GET /v1/cte/{job_id}/file/{tipo}
tipoConteúdo
xmlXML do CT-e autorizado (cteProc: o CT-e mais o protocolo)
pdfDACTE
xml_cancelamentoXML do cancelamento, quando houver
loglog técnico do processamento

As rotas genéricas por job também servem:

GET /v1/jobs/{job_id}/arquivos # o que existe para este job
GET /v1/jobs/{job_id}/download/{tipo} # devolve a URL assinada, sem baixar

O DACTE acompanha a carga

Aqui o papel tem função operacional, não só fiscal

O DANFE de uma NF-e acompanha a mercadoria. O DACTE acompanha o veículo, e é o que a fiscalização de estrada pede na barreira. Diferente do cupom da NFC-e, que o consumidor descarta, este documento é conferido por terceiros durante a viagem.

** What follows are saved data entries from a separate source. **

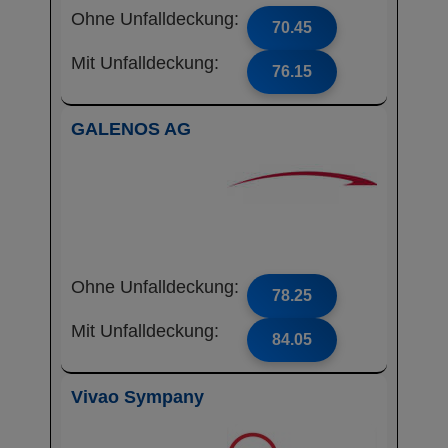
Ohne Unfalldeckung:
70.45
Mit Unfalldeckung:
76.15
GALENOS AG
Ohne Unfalldeckung:
78.25
Mit Unfalldeckung:
84.05
Vivao Sympany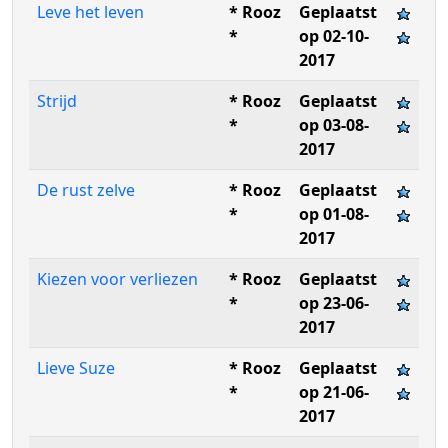
Leve het leven
* Rooz
Geplaatst
*
op 02-10-
2017
Strijd
* Rooz
Geplaatst
*
op 03-08-
2017
De rust zelve
* Rooz
Geplaatst
*
op 01-08-
2017
Kiezen voor verliezen
* Rooz
Geplaatst
*
op 23-06-
2017
Lieve Suze
* Rooz
Geplaatst
*
op 21-06-
2017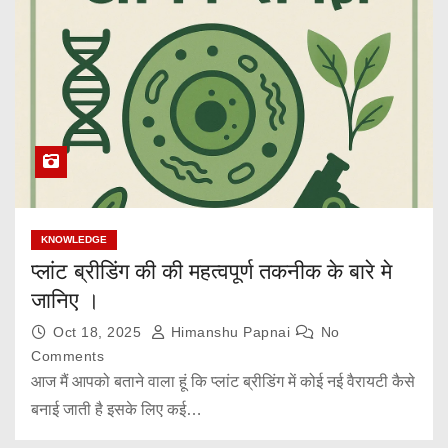
KNOWLEDGE
प्लांट ब्रीडिंग की की महत्वपूर्ण तकनीक के बारे मे
जानिए ।
Oct 18, 2025
Himanshu Papnai
No
Comments
आज मैं आपको बताने वाला हूं कि प्लांट ब्रीडिंग में कोई नई वैरायटी कैसे
बनाई जाती है इसके लिए कई…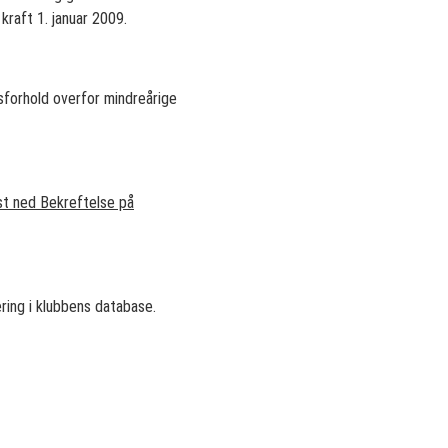
kraft 1. januar 2009.
rsforhold overfor mindreårige
st ned Bekreftelse på
ering i klubbens database.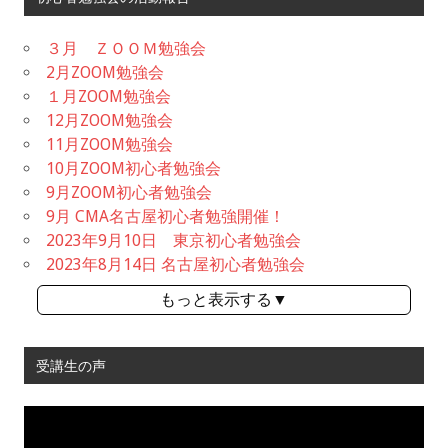
３月 ＺＯＯＭ勉強会
2月ZOOM勉強会
１月ZOOM勉強会
12月ZOOM勉強会
11月ZOOM勉強会
10月ZOOM初心者勉強会
9月ZOOM初心者勉強会
9月 CMA名古屋初心者勉強開催！
2023年9月10日 東京初心者勉強会
2023年8月14日 名古屋初心者勉強会
もっと表示する▼
受講生の声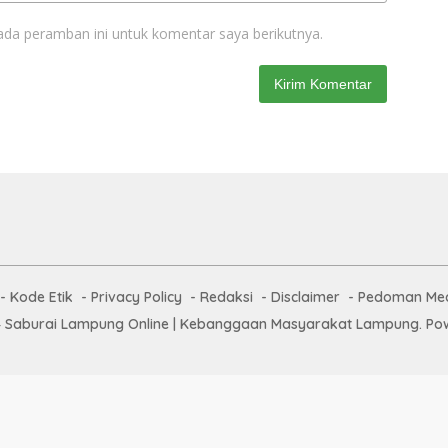
ada peramban ini untuk komentar saya berikutnya.
Kode Etik
Privacy Policy
Redaksi
Disclaimer
Pedoman Med
 Saburai Lampung Online | Kebanggaan Masyarakat Lampung. Pow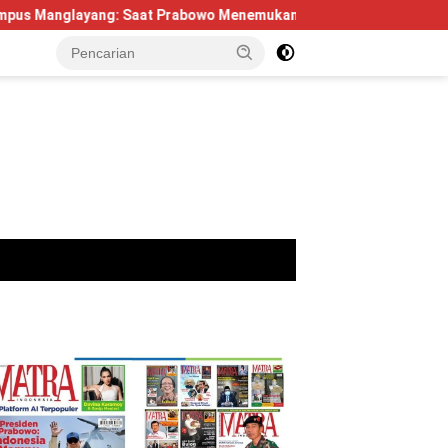
ang: Saat Prabowo Menemukan Kembali Jejak Sejarah IPDN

Vale desenhar o fluxo pensando nisso: o motorista precisa do DACTE antes de sair, não depois que o sistema reconciliar.

xml sem protocolo = não autorizado

O xml de um CT-e autorizado é o cteProc — o documento mais o protocolo da SEFAZ. Se você receber um XML que começa em <CTe> e não em <cteProc>, ele não foi autorizado; consulte o job para ver o motivo.

Guarde o XML

O XML é o documento fiscal — o PDF é a representação

A obrigação de guarda recai sobre o XML autorizado. O DACTE pode ser regerado a partir dele; o contrário não.

A retenção no Conota depende do plano. Sua operação deve armazenar os XMLs no próprio ambiente.

Pacotes mensais

GET /v1/arquivos/zip-mensal?tipo=cte&competencia=2026-08

Repare no tipo=cte: cada documento tem o seu pacote.